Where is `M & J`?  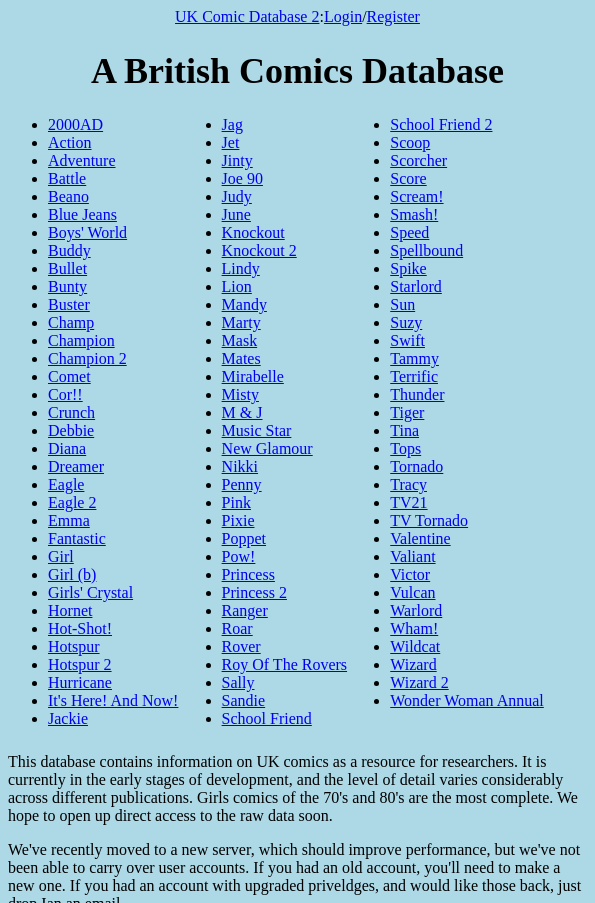
M & J is located at coordinates (242, 412).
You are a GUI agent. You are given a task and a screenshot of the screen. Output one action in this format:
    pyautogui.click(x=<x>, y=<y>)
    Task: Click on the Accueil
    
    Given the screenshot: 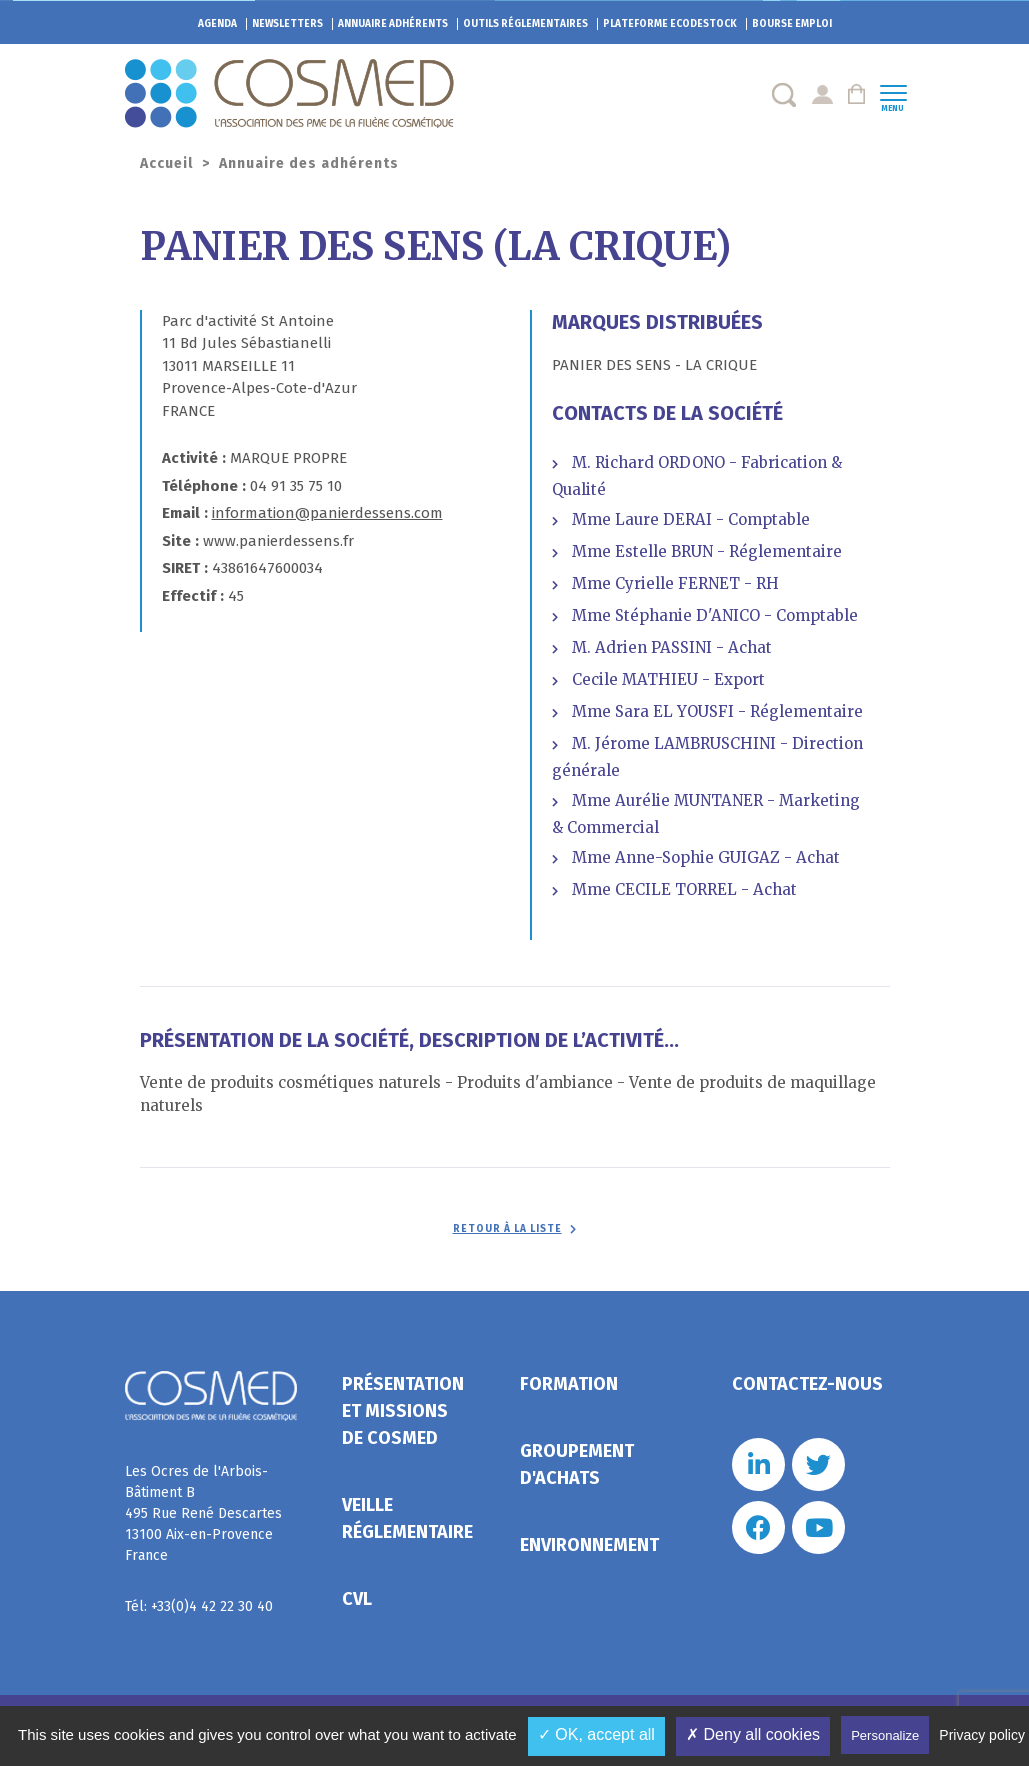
——————————
#### To do:
Would you copy out the data exactly, leaving every picture out?

#### Solved exercise:
Where is `M & J`?  
M & J is located at coordinates (242, 412).
You are a GUI agent. You are given a task and a screenshot of the screen. Output one action in this format:
    pyautogui.click(x=<x>, y=<y>)
    Task: Click on the Accueil
    
    Given the screenshot: 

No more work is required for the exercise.